What is neoadjuvant therapy?
Neoadjuvant therapy is a systemic treatment done before local treatment methods (such as surgery or radiation therapy) are administered to the tumor to shrink the mass and kill invisible metastatic cells early enough to facilitate subsequent surgery, radiation therapy, and other treatments. The most commonly used neoadjuvant treatment in clinical practice is chemotherapy.
For patients with early-stage tumors, they can usually be cured with local treatment options and do not need neoadjuvant therapy, and for patients with advanced tumors, neoadjuvant therapy is usually not used because the opportunity to eradicate the tumor is lost.
For patients receiving neoadjuvant therapy, a new series of imaging tests is needed to reassess whether surgery can be performed. If the surgeon believes that surgery can be performed, it needs to wait until the patient’s blood picture returns to normal, usually some time after neoadjuvant therapy is completed.
Which patients need neoadjuvant therapy?
Prostate cancer growth is highly androgen-dependent, with massive tumor cell death after androgen removal, which for localized tumors manifests as a reduction in tumor size and extent. Therefore neoadjuvant endocrine therapy is often used in the preoperative treatment of high-risk prostate cancer in certain special circumstances.
There are two major categories of “high-risk prostate cancer”
- One category is limited prostate cancer: it has a PSA greater than 20, or a malignancy score of 7 or higher or an International Society of Urologic Pathology ISUP rating of 4 to 5, or a clinically graded T2C tumor.
- One category is locally progressive prostate cancer: it is prostate cancer that is clinically staged T3 or T4 or lymph node positive, regardless of its PSA value, GS score, or ISUP rating.

The above-mentioned patients with high-risk prostate cancer do not have good outcomes even though they have undergone surgical resection. The postoperative biochemical recurrence rate (i.e., the incidence of re-elevated PSA) is significantly higher in high-risk patients than in low- and intermediate-risk patients, and the risk of postoperative local recurrence, systemic progression, and death is also significantly higher than in low- and intermediate-risk patients.
For this group of patients, a combination of drug, surgical, and radiotherapy regimens are often implemented to improve prognosis. For patients with high-risk prostate cancer, endocrine therapy is administered for a limited period of time before radical resection to reduce tumor volume, clinical stage, and positive prostate margin tumor rate; then radical reduction surgery is performed to minimize the tumor load in the body; postoperative adjuvant endocrine therapy is taken to reduce local recurrence and distant metastases and improve survival.

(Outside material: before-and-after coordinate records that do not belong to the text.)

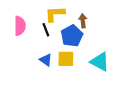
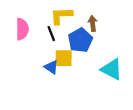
yellow square: (66, 59) -> (64, 58), moved

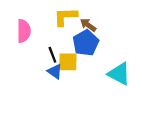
brown arrow: (93, 23) -> (88, 25), moved, turned -48
black line: (51, 34) -> (52, 55), moved

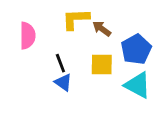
blue pentagon: (86, 43) -> (136, 49), moved
yellow square: (68, 62) -> (102, 64), moved

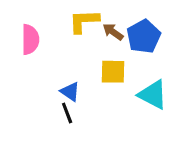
blue pentagon: (136, 49) -> (144, 36), moved
black line: (60, 63) -> (67, 113), moved

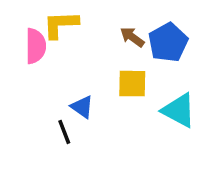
yellow L-shape: (84, 21) -> (61, 25), moved
black line: (67, 113) -> (64, 132), moved

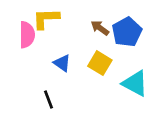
yellow square: (132, 84) -> (100, 63), turned 30
blue triangle: (82, 107) -> (62, 63), moved

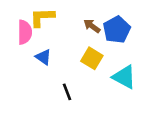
blue triangle: (62, 63) -> (43, 57), moved
black line: (49, 99) -> (67, 92), moved

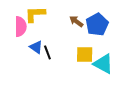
yellow square: (92, 58) -> (85, 54), moved, turned -30
black line: (67, 92) -> (47, 52), moved

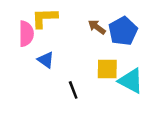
black line: (47, 52) -> (73, 90), moved

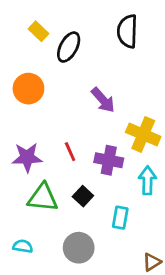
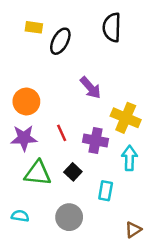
yellow rectangle: (39, 31) -> (34, 27), turned -36
orange circle: (28, 89) -> (26, 101), moved

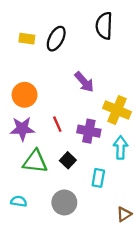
yellow rectangle: (34, 27) -> (27, 39), moved

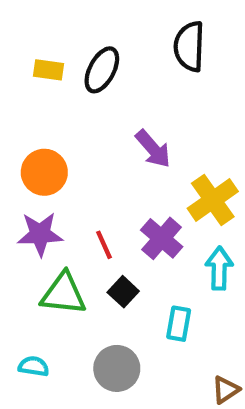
yellow cross: (117, 110) -> (213, 200), turned 32
red line: (57, 124) -> (104, 245), moved
purple cross: (89, 131) -> (162, 238), turned 30

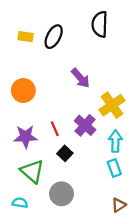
purple star: (40, 234) -> (26, 137), moved
green triangle: (63, 294) -> (32, 171), moved, turned 35
cyan rectangle: (179, 324) -> (114, 168), moved, turned -30
cyan semicircle: (34, 366) -> (20, 203), moved

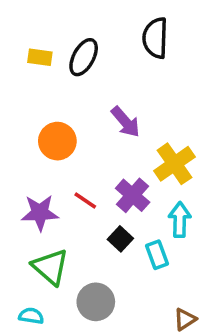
orange circle: (23, 91) -> (57, 141), moved
red line: (55, 129) -> (85, 200), turned -32
black square: (65, 153) -> (120, 239), moved
cyan rectangle: (114, 168) -> (157, 255), moved

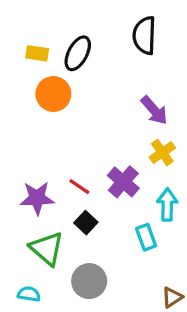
purple arrow: (126, 122) -> (154, 110), moved
orange circle: (57, 141) -> (53, 94), moved
yellow cross: (174, 164) -> (162, 153), size x0.7
black square: (120, 239) -> (86, 223), moved

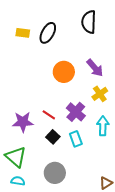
orange circle: (53, 94) -> (64, 72), moved
cyan rectangle: (146, 237) -> (76, 139), moved
green triangle: (47, 249) -> (16, 157), moved

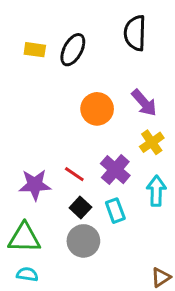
green triangle: (16, 157) -> (24, 238), turned -40
gray circle: (55, 173) -> (83, 241), moved

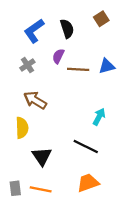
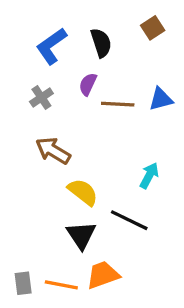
yellow semicircle: (22, 128) -> (83, 192), moved, turned -50
black triangle: (42, 156) -> (81, 235), moved
orange trapezoid: (88, 183) -> (103, 275), moved

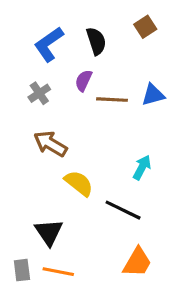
black triangle: (81, 235) -> (49, 232), moved
orange trapezoid: (103, 275) -> (137, 262), moved, turned 140

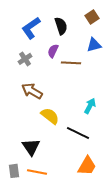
blue triangle: (153, 95) -> (94, 45), moved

In addition, salvage endocrine therapy combined with radiotherapy after biochemical recurrence may also improve long-term survival.
What are the common options for neoadjuvant endocrine therapy?
Neoadjuvant endocrine therapy regimens tend to use a combination of luteinizing hormone-releasing hormone (LHRH-a) and anti-androgens, or LHRH-a or anti-androgens alone, but the combination is more reliable and effective.
The duration of neoadjuvant therapy is typically 3 to 9 months.